Nous trouvons depuis longtemps ce principe d’entraide mutuelle par l’intégration à un groupe de pairs qui savent par expérience ce que nous vivons. Ils se font accueil, soutien, accompagnement et se lient d’amour fraternel. En tout premier, ce fut parmi les alcooliques que cette forme de soutien débuta et s’étendit ensuite à d’autres dépendances (narcotiques, « outremangeurs », jeu compulsif, sexo-dépendants, etc.). D’autres encore se sont créés sur le même principe, par exemple des réseaux d’hommes aux prises avec des situations affectives.

L’Église a tout avantage à reconnaître et honorer ces groupes qui foisonnent et qui font du bien aux êtres dont le cœur est transpercé par le malheur. Se relever d’un deuil, d’une dépendance, de situations qui écrasent, parfois jusqu’au bord de la destruction, est une expérience du même ordre que celle de la mort-résurrection.
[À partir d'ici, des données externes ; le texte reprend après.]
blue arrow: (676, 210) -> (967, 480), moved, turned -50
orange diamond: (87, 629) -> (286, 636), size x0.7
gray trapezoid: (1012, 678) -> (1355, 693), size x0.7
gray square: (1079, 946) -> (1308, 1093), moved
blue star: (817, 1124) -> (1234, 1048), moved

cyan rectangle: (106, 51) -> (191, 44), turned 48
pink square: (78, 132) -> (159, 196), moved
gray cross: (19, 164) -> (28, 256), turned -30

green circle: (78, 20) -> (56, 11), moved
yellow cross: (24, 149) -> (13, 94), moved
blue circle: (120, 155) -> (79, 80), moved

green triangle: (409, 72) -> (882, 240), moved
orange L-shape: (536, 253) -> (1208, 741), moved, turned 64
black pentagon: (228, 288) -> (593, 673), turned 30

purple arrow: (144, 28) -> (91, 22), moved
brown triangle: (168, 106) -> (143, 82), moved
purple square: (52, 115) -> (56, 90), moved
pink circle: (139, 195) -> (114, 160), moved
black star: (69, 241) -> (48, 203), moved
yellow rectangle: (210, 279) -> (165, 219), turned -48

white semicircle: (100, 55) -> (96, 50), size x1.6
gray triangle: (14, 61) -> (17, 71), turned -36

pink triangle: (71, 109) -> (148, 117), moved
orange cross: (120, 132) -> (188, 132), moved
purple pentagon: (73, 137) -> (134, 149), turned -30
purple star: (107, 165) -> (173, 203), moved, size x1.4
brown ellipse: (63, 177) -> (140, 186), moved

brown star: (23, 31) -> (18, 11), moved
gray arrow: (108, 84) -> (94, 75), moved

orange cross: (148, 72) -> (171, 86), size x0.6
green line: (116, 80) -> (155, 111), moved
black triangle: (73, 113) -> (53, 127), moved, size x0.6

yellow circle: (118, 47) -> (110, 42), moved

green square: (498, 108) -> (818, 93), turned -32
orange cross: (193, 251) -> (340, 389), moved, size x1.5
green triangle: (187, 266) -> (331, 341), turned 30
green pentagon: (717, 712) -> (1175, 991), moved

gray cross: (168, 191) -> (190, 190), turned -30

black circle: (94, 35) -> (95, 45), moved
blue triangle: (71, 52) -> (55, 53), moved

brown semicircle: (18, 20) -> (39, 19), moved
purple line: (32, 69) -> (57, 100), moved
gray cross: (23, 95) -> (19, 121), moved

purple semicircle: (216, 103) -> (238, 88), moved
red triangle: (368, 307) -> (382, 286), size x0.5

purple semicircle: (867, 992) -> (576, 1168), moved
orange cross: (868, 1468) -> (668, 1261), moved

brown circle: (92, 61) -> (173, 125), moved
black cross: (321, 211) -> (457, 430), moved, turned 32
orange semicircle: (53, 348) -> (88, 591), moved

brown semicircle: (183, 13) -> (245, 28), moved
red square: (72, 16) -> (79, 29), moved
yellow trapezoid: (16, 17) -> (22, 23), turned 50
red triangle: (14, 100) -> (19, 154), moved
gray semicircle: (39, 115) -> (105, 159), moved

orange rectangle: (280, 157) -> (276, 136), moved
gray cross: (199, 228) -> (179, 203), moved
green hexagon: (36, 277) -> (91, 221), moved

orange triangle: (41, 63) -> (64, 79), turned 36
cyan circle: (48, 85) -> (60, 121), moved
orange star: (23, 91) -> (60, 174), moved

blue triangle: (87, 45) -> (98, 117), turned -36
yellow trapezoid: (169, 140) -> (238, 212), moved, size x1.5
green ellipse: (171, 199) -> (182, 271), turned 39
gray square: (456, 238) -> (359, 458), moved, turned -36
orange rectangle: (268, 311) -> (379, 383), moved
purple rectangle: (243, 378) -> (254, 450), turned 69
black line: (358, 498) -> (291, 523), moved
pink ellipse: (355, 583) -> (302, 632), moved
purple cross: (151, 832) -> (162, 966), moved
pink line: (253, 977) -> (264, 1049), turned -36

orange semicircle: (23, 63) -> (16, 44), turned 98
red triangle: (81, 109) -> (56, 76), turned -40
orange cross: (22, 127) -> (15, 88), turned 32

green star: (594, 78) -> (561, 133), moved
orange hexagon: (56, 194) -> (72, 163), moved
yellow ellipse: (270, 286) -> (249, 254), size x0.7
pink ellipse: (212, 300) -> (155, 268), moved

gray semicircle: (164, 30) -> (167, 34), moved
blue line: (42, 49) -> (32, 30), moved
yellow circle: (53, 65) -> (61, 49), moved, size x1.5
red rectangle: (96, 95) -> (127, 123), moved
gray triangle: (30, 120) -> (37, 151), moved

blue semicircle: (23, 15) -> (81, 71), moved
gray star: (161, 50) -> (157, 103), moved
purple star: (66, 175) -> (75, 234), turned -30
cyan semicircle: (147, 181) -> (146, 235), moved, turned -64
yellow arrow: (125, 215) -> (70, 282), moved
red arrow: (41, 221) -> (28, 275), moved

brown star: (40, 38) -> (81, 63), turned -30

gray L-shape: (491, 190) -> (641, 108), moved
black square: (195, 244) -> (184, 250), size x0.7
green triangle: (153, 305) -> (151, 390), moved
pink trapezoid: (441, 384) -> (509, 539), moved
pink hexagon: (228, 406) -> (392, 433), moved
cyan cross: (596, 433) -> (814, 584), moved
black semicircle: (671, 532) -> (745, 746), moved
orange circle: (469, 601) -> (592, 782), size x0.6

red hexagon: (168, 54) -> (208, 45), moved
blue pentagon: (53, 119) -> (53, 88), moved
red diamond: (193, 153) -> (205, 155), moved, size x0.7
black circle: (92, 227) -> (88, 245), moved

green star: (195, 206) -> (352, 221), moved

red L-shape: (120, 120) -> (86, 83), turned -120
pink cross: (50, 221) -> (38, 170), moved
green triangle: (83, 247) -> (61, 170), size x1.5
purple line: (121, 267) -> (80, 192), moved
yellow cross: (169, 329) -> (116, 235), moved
Ce passage peut, fort heureusement, être accompagné par de bons samaritains qui offrent de marcher avec d’autres « comme eux », avec le sentiment de donner au suivant…
Sans qu’il soit question de foi chrétienne dans le sens explicite, il ne peut s’exercer une telle charité envers autrui si elle n’est pas nourrie par l’amour. Et l’amour, oui cet amour-charité, ne vient-il pas d’une seule et même source?
Comment réagissez-vous ?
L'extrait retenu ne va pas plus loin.